Statistics can be complicated and are often underused in on-farm trials. Raw number comparisons and averages can show differences, but these often mask the real answer to the question. Statistical analysis is often the reason why on-farm trials and their data can be either highly valuable — or not. There are many freely available programs to run statistics or partnering, with organizations such as Iowa State University or other entities, to gain an understanding the true results of on-farm trial data. They will increase your confidence in your tested products.
Treatments that are not statistically different still have value. It is important to remember the data are still extremely useful because they tell us the treatments did not produce a difference in yield (or other factors measured). Simply knowing this can help us learn more about the conditions and performance of a given field, as well as aid future management decisions. Zero difference is just as valuable as a measurable difference in yield results.
Sharing the data
The final tip is that knowledge is the greatest power anyone can have. The more farmers share the data they collect, the more excited others will be to conduct a similar on-farm trial or a different on-farm trial. It is contagious.

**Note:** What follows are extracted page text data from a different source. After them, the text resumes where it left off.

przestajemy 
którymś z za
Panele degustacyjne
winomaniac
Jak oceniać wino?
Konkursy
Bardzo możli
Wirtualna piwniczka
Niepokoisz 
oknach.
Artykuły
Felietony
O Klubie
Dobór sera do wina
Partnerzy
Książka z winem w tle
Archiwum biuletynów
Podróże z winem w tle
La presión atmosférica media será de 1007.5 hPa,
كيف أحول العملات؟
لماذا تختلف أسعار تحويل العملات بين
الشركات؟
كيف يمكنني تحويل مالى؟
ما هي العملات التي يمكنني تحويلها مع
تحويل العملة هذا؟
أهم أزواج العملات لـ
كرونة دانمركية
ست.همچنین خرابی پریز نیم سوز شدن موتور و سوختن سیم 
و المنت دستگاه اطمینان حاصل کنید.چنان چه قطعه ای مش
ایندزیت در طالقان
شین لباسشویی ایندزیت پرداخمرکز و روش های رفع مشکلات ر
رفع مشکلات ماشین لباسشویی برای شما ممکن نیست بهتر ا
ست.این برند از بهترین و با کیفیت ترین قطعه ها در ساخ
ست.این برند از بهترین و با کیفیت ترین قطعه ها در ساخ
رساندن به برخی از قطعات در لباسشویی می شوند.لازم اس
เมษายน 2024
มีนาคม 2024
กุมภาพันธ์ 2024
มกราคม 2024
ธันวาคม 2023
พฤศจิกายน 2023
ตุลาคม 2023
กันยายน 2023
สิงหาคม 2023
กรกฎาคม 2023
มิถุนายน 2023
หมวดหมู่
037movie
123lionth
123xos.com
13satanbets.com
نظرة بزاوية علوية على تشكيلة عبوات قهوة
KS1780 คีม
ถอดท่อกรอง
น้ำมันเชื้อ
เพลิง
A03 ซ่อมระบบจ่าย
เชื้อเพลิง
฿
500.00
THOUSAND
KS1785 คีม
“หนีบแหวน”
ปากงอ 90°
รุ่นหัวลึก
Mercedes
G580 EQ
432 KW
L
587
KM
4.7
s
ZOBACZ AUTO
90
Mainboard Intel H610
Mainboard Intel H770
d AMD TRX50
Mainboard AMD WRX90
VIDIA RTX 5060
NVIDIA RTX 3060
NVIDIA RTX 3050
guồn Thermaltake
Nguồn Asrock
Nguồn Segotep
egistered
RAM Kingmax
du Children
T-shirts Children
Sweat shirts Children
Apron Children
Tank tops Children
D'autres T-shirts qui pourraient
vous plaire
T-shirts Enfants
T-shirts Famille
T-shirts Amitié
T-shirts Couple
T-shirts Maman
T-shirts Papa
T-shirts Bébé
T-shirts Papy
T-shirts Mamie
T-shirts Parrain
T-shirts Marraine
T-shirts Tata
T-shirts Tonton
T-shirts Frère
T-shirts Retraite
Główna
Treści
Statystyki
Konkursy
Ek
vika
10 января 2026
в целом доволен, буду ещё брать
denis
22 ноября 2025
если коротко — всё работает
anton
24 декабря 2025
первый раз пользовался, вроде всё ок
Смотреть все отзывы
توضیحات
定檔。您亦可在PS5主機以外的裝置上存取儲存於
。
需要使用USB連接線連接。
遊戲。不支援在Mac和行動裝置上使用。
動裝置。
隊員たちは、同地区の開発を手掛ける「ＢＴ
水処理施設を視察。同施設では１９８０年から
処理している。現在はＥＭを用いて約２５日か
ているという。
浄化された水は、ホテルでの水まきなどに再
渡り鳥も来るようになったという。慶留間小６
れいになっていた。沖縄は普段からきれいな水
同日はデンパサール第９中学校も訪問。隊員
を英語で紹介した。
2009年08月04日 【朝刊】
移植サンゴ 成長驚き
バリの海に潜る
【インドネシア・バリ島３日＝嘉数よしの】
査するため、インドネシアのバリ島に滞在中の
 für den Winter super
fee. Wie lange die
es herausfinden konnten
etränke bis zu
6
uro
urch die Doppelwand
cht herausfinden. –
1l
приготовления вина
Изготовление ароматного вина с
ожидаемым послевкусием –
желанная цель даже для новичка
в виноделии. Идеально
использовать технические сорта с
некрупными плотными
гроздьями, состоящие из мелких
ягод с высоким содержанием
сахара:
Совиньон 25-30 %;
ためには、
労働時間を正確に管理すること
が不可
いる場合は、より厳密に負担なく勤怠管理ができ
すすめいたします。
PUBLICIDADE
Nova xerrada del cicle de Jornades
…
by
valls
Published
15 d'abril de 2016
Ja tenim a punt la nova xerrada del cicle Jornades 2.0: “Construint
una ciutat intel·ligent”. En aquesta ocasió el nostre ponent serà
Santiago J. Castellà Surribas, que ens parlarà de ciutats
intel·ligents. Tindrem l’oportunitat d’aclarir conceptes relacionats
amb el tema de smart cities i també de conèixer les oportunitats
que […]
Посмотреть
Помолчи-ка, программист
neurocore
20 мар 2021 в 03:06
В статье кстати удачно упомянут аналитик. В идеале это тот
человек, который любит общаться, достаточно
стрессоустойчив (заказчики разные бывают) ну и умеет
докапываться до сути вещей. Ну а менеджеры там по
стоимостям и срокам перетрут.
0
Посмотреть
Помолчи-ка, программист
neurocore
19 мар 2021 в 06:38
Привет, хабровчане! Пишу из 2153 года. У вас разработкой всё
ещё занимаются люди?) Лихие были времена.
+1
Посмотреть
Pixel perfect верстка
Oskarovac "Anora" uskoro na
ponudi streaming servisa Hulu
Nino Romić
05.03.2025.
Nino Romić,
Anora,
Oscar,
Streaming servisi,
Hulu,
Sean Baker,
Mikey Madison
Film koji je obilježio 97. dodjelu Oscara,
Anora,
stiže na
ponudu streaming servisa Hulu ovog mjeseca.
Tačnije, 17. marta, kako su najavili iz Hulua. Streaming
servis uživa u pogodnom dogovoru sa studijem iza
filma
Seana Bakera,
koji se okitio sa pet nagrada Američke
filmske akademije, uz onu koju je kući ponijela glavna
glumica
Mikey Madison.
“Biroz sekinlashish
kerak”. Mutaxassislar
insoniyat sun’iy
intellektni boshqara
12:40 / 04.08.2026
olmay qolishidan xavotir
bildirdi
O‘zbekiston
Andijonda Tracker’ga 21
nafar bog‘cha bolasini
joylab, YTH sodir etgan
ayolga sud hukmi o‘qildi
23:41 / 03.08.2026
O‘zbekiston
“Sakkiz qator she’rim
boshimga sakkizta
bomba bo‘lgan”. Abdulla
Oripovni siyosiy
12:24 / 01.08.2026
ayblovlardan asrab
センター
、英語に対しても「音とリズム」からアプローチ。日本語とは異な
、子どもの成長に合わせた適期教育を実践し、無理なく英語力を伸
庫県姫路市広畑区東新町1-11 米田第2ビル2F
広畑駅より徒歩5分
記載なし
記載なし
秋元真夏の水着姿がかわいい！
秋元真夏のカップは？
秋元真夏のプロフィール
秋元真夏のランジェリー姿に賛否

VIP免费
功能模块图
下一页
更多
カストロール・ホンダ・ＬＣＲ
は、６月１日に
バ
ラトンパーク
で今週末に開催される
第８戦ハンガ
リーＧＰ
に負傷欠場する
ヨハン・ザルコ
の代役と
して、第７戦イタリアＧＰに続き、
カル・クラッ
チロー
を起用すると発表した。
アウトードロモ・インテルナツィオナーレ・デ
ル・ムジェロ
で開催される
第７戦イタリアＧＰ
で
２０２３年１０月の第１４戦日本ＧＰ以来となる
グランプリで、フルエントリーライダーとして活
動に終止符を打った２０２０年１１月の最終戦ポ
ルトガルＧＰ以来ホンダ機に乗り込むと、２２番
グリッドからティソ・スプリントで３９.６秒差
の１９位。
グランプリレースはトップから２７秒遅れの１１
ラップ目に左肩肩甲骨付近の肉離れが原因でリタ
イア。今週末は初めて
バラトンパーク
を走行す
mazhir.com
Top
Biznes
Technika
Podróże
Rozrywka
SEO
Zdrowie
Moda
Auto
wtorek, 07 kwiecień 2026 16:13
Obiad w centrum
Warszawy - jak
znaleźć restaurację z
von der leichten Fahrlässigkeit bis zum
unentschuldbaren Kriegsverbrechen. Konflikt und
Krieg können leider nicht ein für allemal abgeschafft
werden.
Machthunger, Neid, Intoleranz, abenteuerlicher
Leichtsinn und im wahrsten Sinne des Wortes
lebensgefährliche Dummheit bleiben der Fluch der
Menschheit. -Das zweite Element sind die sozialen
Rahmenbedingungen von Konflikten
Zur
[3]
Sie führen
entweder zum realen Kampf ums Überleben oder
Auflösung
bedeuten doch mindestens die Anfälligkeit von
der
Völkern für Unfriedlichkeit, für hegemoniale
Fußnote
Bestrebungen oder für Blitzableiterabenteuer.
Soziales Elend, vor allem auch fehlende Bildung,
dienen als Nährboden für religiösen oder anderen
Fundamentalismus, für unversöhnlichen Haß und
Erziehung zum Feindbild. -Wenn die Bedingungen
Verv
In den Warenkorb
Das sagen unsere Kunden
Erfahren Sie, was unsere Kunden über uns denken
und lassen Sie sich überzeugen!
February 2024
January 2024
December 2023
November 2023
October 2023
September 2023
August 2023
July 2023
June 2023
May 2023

More locations and more trial types result in more local information and knowledge to use in making management decisions. Citizen science for farmers has been, and will always be, a key component in increasing farmer knowledge. All products and practices will never work on all acres.
Therefore, farmers must always strive and look for new and innovative ways to improve their operations. On-farm trials are the best way to get results of products and practices in your local area or on your farm to answer the questions that matter to your operation to improve your profitability.
Witt is an Iowa State University Extension agronomist based in Guthrie Center.